Overview
y-ohtani/GRPO-TCR-Qwen3-4B-test is a 4 billion parameter model based on Qwen3-4B-Instruct-2507, developed by y-ohtani. It undergoes a two-stage fine-tuning process: Supervised Fine-Tuning (SFT) for multi-turn agentic cold-start, followed by Group Relative Policy Optimization with Tool Call Reward (GRPO-TCR) using reinforcement learning. This model is specifically trained for deliberative agentic reasoning, focusing on the selective use of a code_interpreter tool to solve math and coding problems efficiently across multiple turns.
Key Capabilities & Training Objectives
- Deliberative Agentic Reasoning: Trained to selectively call a
code_interpreter tool for problem-solving, avoiding verbose self-reasoning. - Reinforced Tool Usage: The GRPO-TCR stage rewards correct final answers and incentivizes tool usage attempts, even if initial answers are incorrect, to prevent exploration collapse.

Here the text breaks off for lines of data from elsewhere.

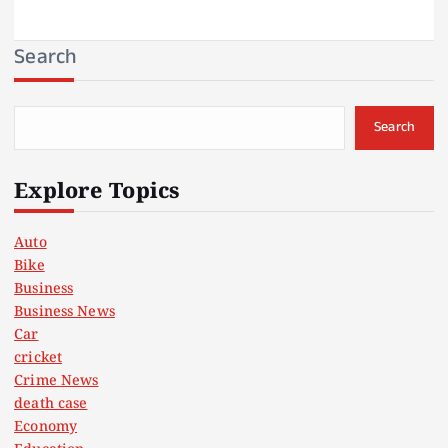
Search
Search
Explore Topics
Auto
Bike
Business
Business News
Car
cricket
Crime News
death case
Economy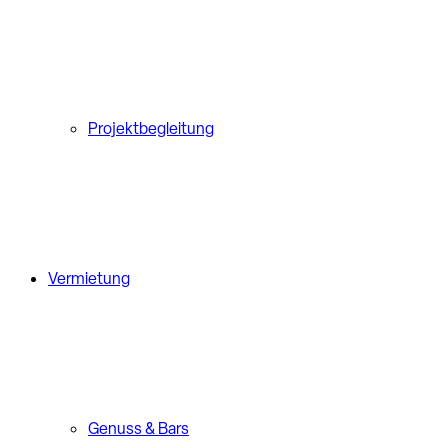
Projektbegleitung
Vermietung
Genuss & Bars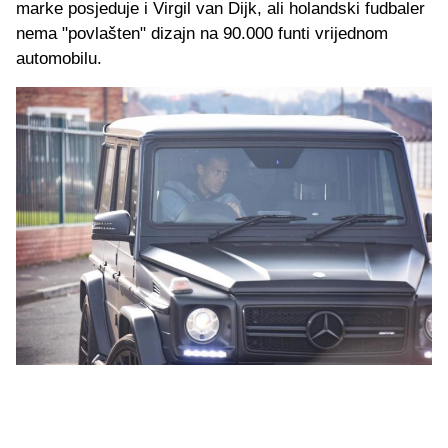
marke posjeduje i Virgil van Dijk, ali holandski fudbaler
nema "povlašten" dizajn na 90.000 funti vrijednom
automobilu.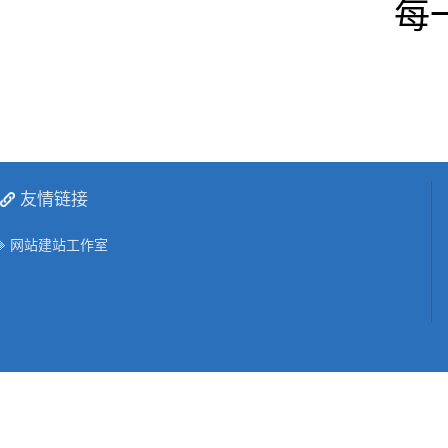
每
友情链接
网站建站工作室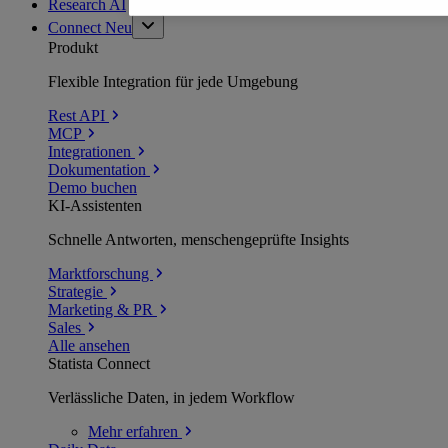
Research AI
Connect
Neu
Produkt
Flexible Integration für jede Umgebung
Rest API
MCP
Integrationen
Dokumentation
Demo buchen
KI-Assistenten
Schnelle Antworten, menschengeprüfte Insights
Marktforschung
Strategie
Marketing & PR
Sales
Alle ansehen
Statista Connect
Verlässliche Daten, in jedem Workflow
Mehr
erfahren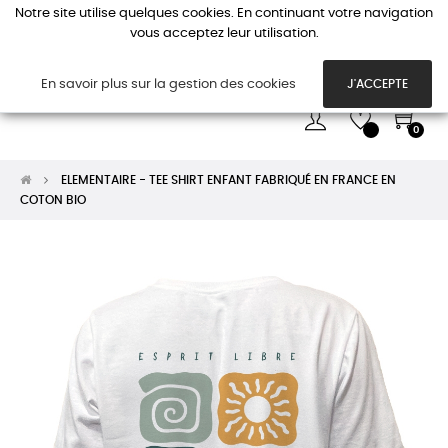
Notre site utilise quelques cookies. En continuant votre navigation
vous acceptez leur utilisation.
Basc
☰
la
navi
En savoir plus sur la gestion des cookies
J'ACCEPTE
0
ELEMENTAIRE - TEE SHIRT ENFANT FABRIQUÉ EN FRANCE EN
COTON BIO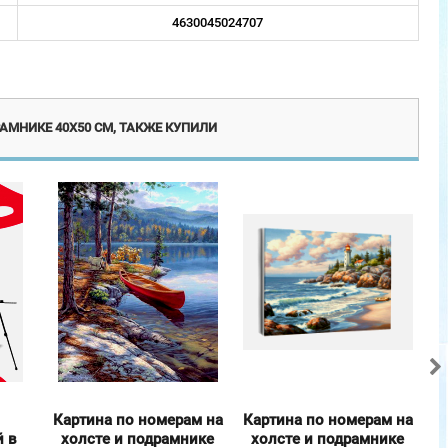
4630045024707
Новинка
Новинка
АМНИКЕ 40Х50 СМ, ТАКЖЕ КУПИЛИ
Картина по номерам на
Картина по номерам на
К
й в
холсте и подрамнике
холсте и подрамнике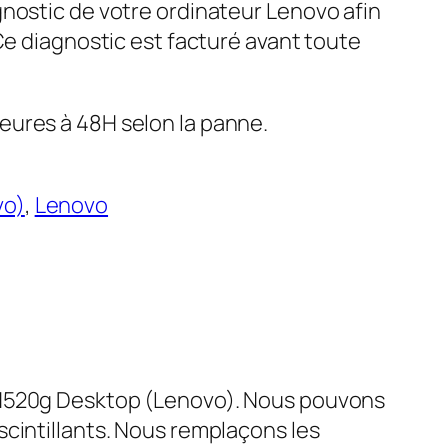
gnostic de votre ordinateur Lenovo afin
 Ce diagnostic est facturé avant toute
eures à 48H selon la panne.
vo)
, 
Lenovo
e H520g Desktop (Lenovo). Nous pouvons
scintillants. Nous remplaçons les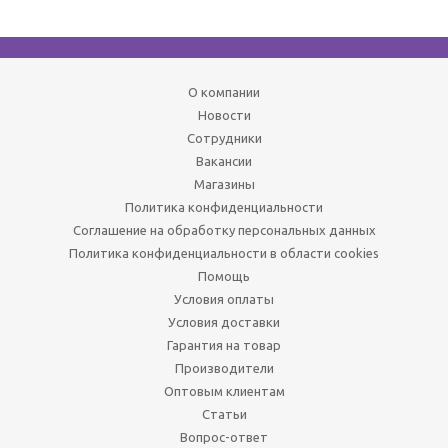
О компании
Новости
Сотрудники
Вакансии
Магазины
Политика конфиденциальности
Соглашение на обработку персональных данных
Политика конфиденциальности в области cookies
Помощь
Условия оплаты
Условия доставки
Гарантия на товар
Производители
Оптовым клиентам
Статьи
Вопрос-ответ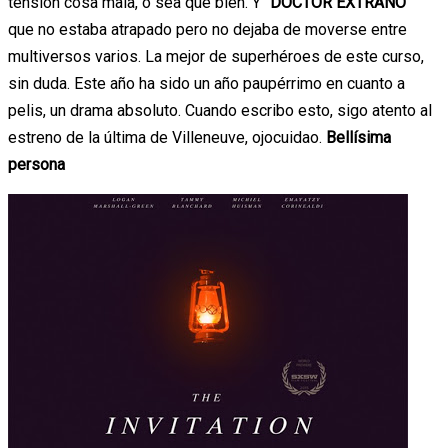
tensión cosa mala, o sea que bien. Y “
DOCTOR EXTRAÑO
”
que no estaba atrapado pero no dejaba de moverse entre
multiversos varios. La mejor de superhéroes de este curso,
sin duda. Este año ha sido un año paupérrimo en cuanto a
pelis, un drama absoluto. Cuando escribo esto, sigo atento al
estreno de la última de Villeneuve, ojocuidao.
Bellísima
persona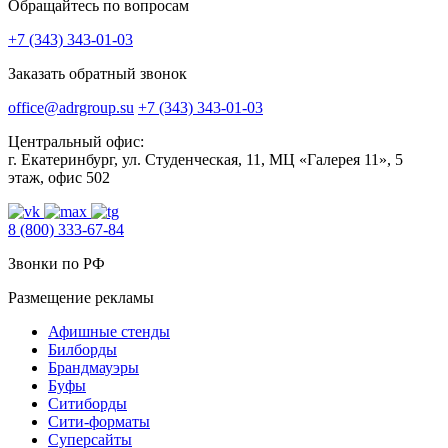
Обращайтесь по вопросам
+7 (343) 343-01-03
Заказать обратный звонок
office@adrgroup.su
+7 (343) 343-01-03
Центральный офис:
г. Екатеринбург, ул. Студенческая, 11, МЦ «Галерея 11», 5
этаж, офис 502
8 (800) 333-67-84
Звонки по РФ
Размещение рекламы
Афишные стенды
Билборды
Брандмауэры
Буфы
Ситиборды
Сити-форматы
Суперсайты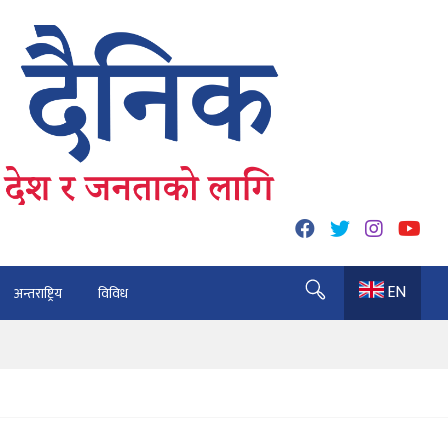
EN
अन्तराष्ट्रिय
विविध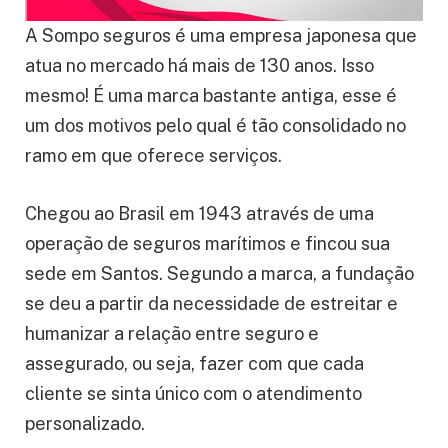
A Sompo seguros é uma empresa japonesa que
atua no mercado há mais de 130 anos. Isso
mesmo! É uma marca bastante antiga, esse é
um dos motivos pelo qual é tão consolidado no
ramo em que oferece serviços.
Chegou ao Brasil em 1943 através de uma
operação de seguros marítimos e fincou sua
sede em Santos. Segundo a marca, a fundação
se deu a partir da necessidade de estreitar e
humanizar a relação entre seguro e
assegurado, ou seja, fazer com que cada
cliente se sinta único com o atendimento
personalizado.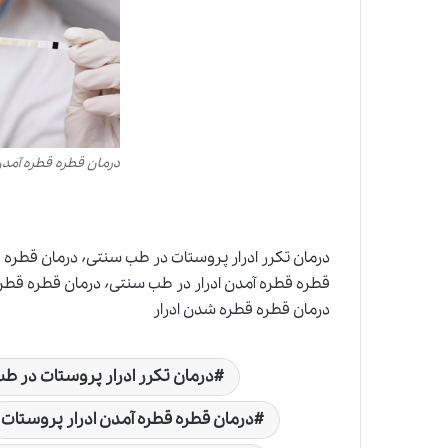
درمان قطره قطره آمدن 
درمان قطره قطره شدن ادرار
درمان تکرر ادرار پروستات در ط
درمان قطره قطره آمدن ادرار پروستات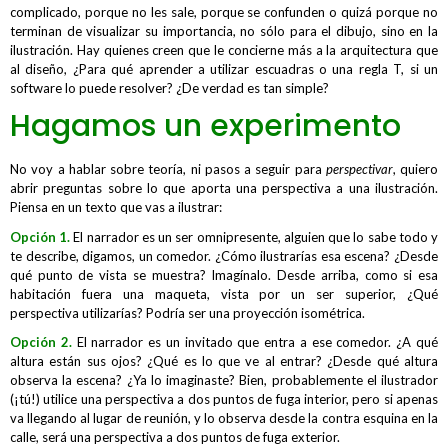
complicado, porque no les sale, porque se confunden o quizá porque no
terminan de visualizar su importancia, no sólo para el dibujo, sino en la
ilustración. Hay quienes creen que le concierne más a la arquitectura que
al diseño, ¿Para qué aprender a utilizar escuadras o una regla T, si un
software lo puede resolver? ¿De verdad es tan simple?
Hagamos un experimento
No voy a hablar sobre teoría, ni pasos a seguir para
perspectivar
, quiero
abrir preguntas sobre lo que aporta una perspectiva a una ilustración.
Piensa en un texto que vas a ilustrar:
Opción 1.
El narrador es un ser omnipresente, alguien que lo sabe todo y
te describe, digamos, un comedor. ¿Cómo ilustrarías esa escena? ¿Desde
qué punto de vista se muestra? Imagínalo. Desde arriba, como si esa
habitación fuera una maqueta, vista por un ser superior, ¿Qué
perspectiva utilizarías? Podría ser una proyección isométrica.
Opción 2.
El narrador es un invitado que entra a ese comedor. ¿A qué
altura están sus ojos? ¿Qué es lo que ve al entrar? ¿Desde qué altura
observa la escena? ¿Ya lo imaginaste? Bien, probablemente el ilustrador
(¡tú!) utilice una perspectiva a dos puntos de fuga interior, pero si apenas
va llegando al lugar de reunión, y lo observa desde la contra esquina en la
calle, será una perspectiva a dos puntos de fuga exterior.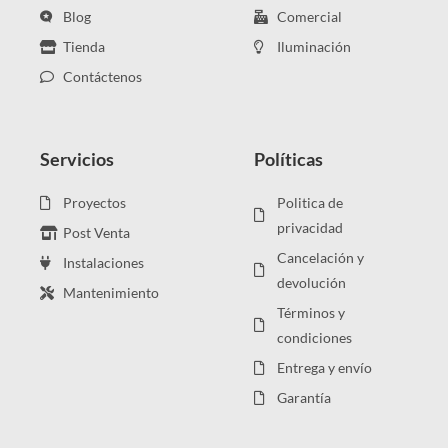
Blog
Comercial
Tienda
Iluminación
Contáctenos
Servicios
Políticas
Proyectos
Politica de
privacidad
Post Venta
Cancelación y
Instalaciones
devolución
Mantenimiento
Términos y
condiciones
Entrega y envío
Garantía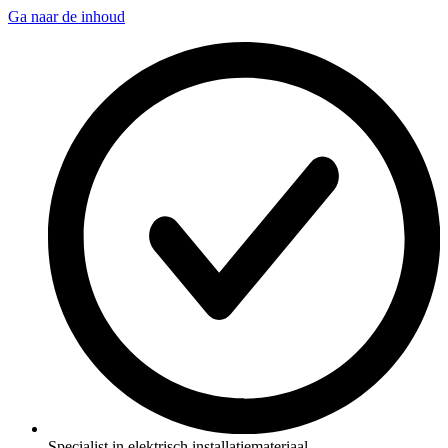
Ga naar de inhoud
Specialist in elektrisch installatiemateriaal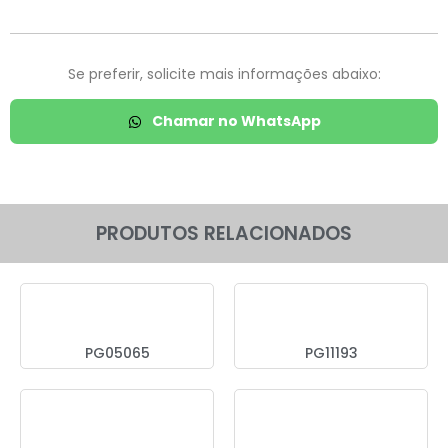
Se preferir, solicite mais informações abaixo:
Chamar no WhatsApp
PRODUTOS RELACIONADOS
PG05065
PG11193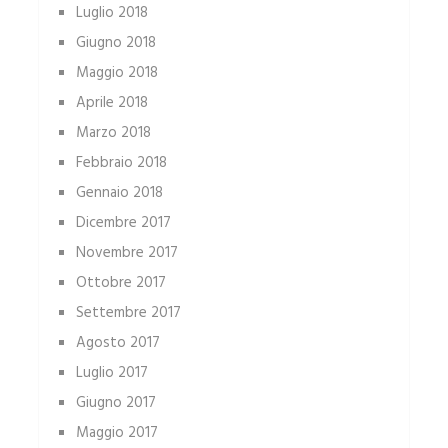
Luglio 2018
Giugno 2018
Maggio 2018
Aprile 2018
Marzo 2018
Febbraio 2018
Gennaio 2018
Dicembre 2017
Novembre 2017
Ottobre 2017
Settembre 2017
Agosto 2017
Luglio 2017
Giugno 2017
Maggio 2017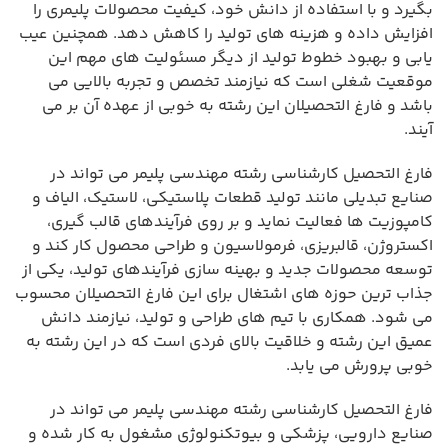
بگیرد و با استفاده از دانش خود، کیفیت محصولات پلیمری را
افزایش داده و هزینه های تولید را کاهش دهد. همچنین عیب
یابی و بهبود خطوط تولید از دیگر مسئولیت های مهم این
موقعیت شغلی است که نیازمند تخصص و تجربه بالایی می
باشد و فارغ التحصیلان این رشته به خوبی از عهده آن بر می
آیند.
فارغ التحصیل کارشناسی رشته مهندسی پلیمر می تواند در
صنایع تبدیلی مانند تولید قطعات پلاستیکی، لاستیک، الیاف و
کامپوزیت ها فعالیت نماید و بر روی فرآیندهای قالب گیری،
اکستروژن، قالبریزی، فرمولاسیون و طراحی محصول کار کند و
توسعه محصولات جدید و بهینه سازی فرآیندهای تولید، یکی از
جذاب ترین حوزه های اشتغال برای این فارغ التحصیلان محسوب
می شود. همکاری با تیم های طراحی و تولید، نیازمند دانش
عمیق این رشته و خلاقیت بالای فردی است که در این رشته به
خوبی پرورش می یابد.
فارغ التحصیل کارشناسی رشته مهندسی پلیمر می تواند در
صنایع دارویی، پزشکی و بیوتکنولوژی مشغول به کار شده و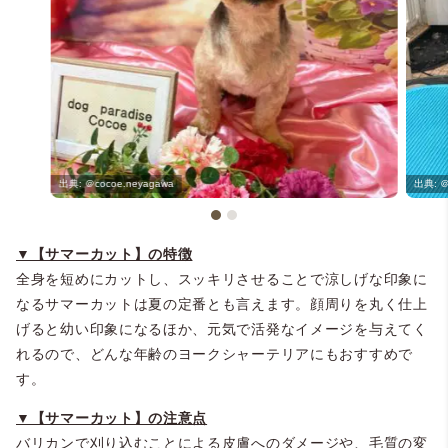
＠cocoe.neyagawa
＠
▼【サマーカット】の特徴
全身を短めにカットし、スッキリさせることで涼しげな印象に
なるサマーカットは夏の定番とも言えます。顔周りを丸く仕上
げると幼い印象になるほか、元気で活発なイメージを与えてく
れるので、どんな年齢のヨークシャーテリアにもおすすめで
す。
▼【サマーカット】の注意点
バリカンで刈り込むことによる皮膚へのダメージや、毛質の変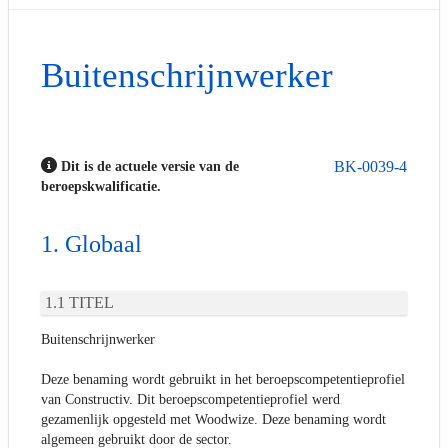
Buitenschrijnwerker
BK-0039-4
Dit is de actuele versie van de
beroepskwalificatie.
Globaal
TITEL
Buitenschrijnwerker
Deze benaming wordt gebruikt in het beroepscompetentieprofiel
van Constructiv. Dit beroepscompetentieprofiel werd
gezamenlijk opgesteld met Woodwize. Deze benaming wordt
algemeen gebruikt door de sector.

- Concise Responses: An overlong penalty is applied during training to suppress verbose outputs and encourage efficient tool utilization.
- Multi-turn Tool Calling: Supports agentic reasoning across up to 16 turns.
- Enhanced GRPO: Incorporates 5 key enhancements over standard GRPO, including asymmetric clipping for exploration, KL removal for free exploration, and the Tool Call Reward (TCR).
Limitations
This model is explicitly a test run with minimal data (8 train / 4 test samples, 6 steps) to validate the training pipeline configuration. It is not intended for production or evaluation use and requires a compatible runtime for tool calling (e.g., SandboxFusion, code interpreter).